Re: [PATCH v6 0/6] cat-file: add remote-object-info to batch-command

Peijian Ju <eric.peijian@xxxxxxxxx> · Mon, 18 Nov 2024 11:28:23 -0500

On Sun, Nov 10, 2024 at 11:39 PM Junio C Hamano <gitster@xxxxxxxxx> wrote:
>
> Eric Ju <eric.peijian@xxxxxxxxx> writes:
>
> > This is a continuation of Calvin Wan's (calvinwan@xxxxxxxxxx)
> > patch series [PATCH v5 0/6] cat-file: add --batch-command remote-object-info command at [1].
> >
> > Sometimes it is useful to get information about an object without having to download
> > it completely.

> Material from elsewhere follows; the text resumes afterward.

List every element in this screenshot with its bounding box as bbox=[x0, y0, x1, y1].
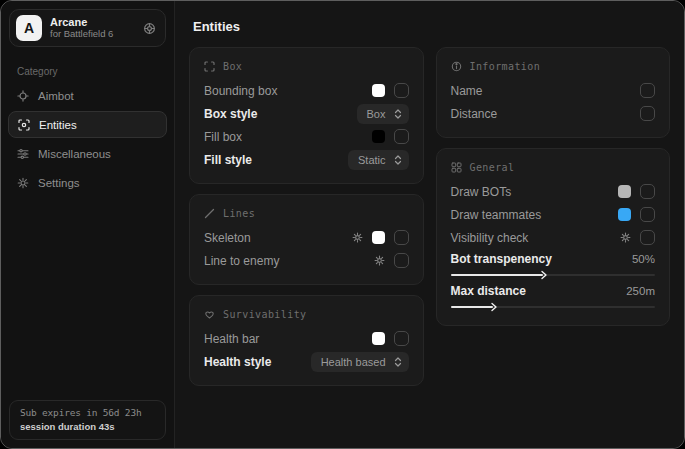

The server logic for retrieving size has already been implemented and merged in
> > "a2ba162cda (object-info: support for retrieving object info, 2021-04-20)"[2].
> > This patch series implement the client option for it.
> >
> > This patch series add the `remote-object-info` command to `cat-file --batch-command`.
> > This command allows the client to make an object-info command request to a server
> > that supports protocol v2. If the server is v2, but does not have
> > object-info capability, the entire object is fetched and the
> > relevant object info is returned.
> >
> > A few questions open for discussions please:
> >
> > 1. In the current implementation, if a user puts `remote-object-info` in protocol v1,
> >    `cat-file --batch-command` will die. Which way do we prefer? "error and exit (i.e. die)"
> >    or "warn and wait for new command".
>
> In the primary use case envisioned, would it be a program that is
> driving the "cat-file --batch-command" process?  Can it sensibly
> react to "warn and wait" and throw different commands to achieve
> what it wanted to do with the remote-object-info command?
>
> If the answer is "no", die would be more appropriate.
>

Thank you, sir.

I’m inclined to answer "no."

Our primary use case is to use git cat-file remote-object-info in a
promisor remote setup to retrieve metadata about an object stored in
the promisor remote, without fetching it back to the local repository.
This approach helps conserve disk space. I don’t believe other
commands can achieve this functionality, particularly without
requiring the object to be downloaded.

In the context of GitLab, we can mandate a specific version of Git to
be used alongside GitLab. Therefore, it is acceptable to error out if
the required Git version is not available, as we can ensure
compatibility by enforcing the version requirement.

Also, Mr. Christian Couder provided me with another more concrete example:

For example, consider a partial clone user initially interested in
only the foo/ and bar/ directories. They might execute git clone
--filter=blob:none --no-checkout <url> followed by git sparse-checkout
set foo bar. Later, they decided to estimate how much space would be
required to fetch everything related to the baz/ directory.

The challenge arises because remote-object-info might need to operate
recursively to calculate the total size for all objects related to
baz/. A driver program that drives these recursive operations would
struggle to handle a “warn and wait” mechanism effectively, as it
would need to issue additional commands dynamically based on the
warning. If the only alternative is to fetch the objects directly, it
would defeat the purpose of using remote-object-info—which is intended
to provide size information without actually downloading the objects.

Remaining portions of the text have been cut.